Sprache als Führungsinstrument zu begreifen, ist ein Gebot der Zeit, in der nichts mehr sicher, nichts mehr einfach „wahr“ ist. Unternehmen müssen ihre Wettbewerbsfähigkeit bei disruptiven Veränderungen und Transformationsanforderungen erhalten und ausbauen können. Dabei ist eine Vielfalt an Perspektiven auf und Interpretationen von Fallkonstellationen und Sachverhalten entscheidend. Hier ist die Interne Kommunikation aufgefordert, linguistische Fähigkeiten anzuwenden, um ihre Zielgruppen gut zu integrieren und sie mit der Unternehmensumwelt zielbringend zu verknüpfen.

Ulrike Buchholz

Prof. Dr.
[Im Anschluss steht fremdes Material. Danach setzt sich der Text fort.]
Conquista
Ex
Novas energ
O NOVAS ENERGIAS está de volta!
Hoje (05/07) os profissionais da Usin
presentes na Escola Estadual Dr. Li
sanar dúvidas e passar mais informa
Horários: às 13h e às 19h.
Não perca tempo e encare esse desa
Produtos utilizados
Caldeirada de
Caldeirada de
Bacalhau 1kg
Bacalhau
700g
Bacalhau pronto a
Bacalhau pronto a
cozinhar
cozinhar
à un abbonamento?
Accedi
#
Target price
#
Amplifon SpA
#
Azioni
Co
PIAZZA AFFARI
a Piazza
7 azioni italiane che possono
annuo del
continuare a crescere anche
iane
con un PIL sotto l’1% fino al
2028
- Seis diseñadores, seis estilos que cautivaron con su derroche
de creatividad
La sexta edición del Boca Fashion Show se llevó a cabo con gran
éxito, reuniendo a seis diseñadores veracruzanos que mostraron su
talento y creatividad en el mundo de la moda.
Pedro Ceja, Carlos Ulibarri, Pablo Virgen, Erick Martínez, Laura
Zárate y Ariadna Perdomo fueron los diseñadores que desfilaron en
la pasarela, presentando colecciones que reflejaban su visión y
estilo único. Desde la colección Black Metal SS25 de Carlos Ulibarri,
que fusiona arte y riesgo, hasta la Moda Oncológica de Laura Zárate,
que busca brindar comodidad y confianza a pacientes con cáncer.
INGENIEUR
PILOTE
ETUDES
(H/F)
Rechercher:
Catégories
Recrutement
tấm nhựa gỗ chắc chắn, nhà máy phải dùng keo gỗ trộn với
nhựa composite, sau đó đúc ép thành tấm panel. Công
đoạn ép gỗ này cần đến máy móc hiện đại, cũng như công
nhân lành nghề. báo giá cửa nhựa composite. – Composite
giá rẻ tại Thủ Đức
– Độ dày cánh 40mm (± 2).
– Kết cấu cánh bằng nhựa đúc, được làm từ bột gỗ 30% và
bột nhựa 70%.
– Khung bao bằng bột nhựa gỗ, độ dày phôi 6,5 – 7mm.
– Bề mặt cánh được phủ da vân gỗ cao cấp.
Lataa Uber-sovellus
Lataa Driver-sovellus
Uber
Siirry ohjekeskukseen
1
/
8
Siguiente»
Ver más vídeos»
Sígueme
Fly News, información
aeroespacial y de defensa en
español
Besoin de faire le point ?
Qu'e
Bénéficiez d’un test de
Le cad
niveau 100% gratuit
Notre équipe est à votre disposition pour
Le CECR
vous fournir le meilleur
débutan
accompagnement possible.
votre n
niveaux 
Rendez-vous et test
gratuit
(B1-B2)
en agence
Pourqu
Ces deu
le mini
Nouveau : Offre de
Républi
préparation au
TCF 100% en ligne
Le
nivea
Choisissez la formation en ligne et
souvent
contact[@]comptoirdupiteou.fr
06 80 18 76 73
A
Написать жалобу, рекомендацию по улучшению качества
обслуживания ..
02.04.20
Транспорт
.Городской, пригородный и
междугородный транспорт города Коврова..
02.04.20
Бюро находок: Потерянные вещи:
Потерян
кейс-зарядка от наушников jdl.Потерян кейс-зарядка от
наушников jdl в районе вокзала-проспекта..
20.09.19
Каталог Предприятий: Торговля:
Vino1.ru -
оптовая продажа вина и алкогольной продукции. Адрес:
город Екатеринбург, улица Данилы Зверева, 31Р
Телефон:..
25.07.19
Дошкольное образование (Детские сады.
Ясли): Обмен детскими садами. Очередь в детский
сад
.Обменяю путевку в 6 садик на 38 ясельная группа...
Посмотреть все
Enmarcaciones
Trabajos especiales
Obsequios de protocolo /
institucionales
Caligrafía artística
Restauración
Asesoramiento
Ulrike Buchholz lehrt das Fach Unternehmenskommunikation mit dem Schwerpunkt interne Kommunikation an der Hochschule Hannover. Bis zur Berufung im Jahr 2001 leitete sie die weltweite Interne Kommunikation der Infineon Technologies AG, München. Davor war sie in der Unternehmenskommunikation der Siemens AG verantwortlich für Projekte vor allem im Bereich der Führungskräftekommunikation und des Change Managements.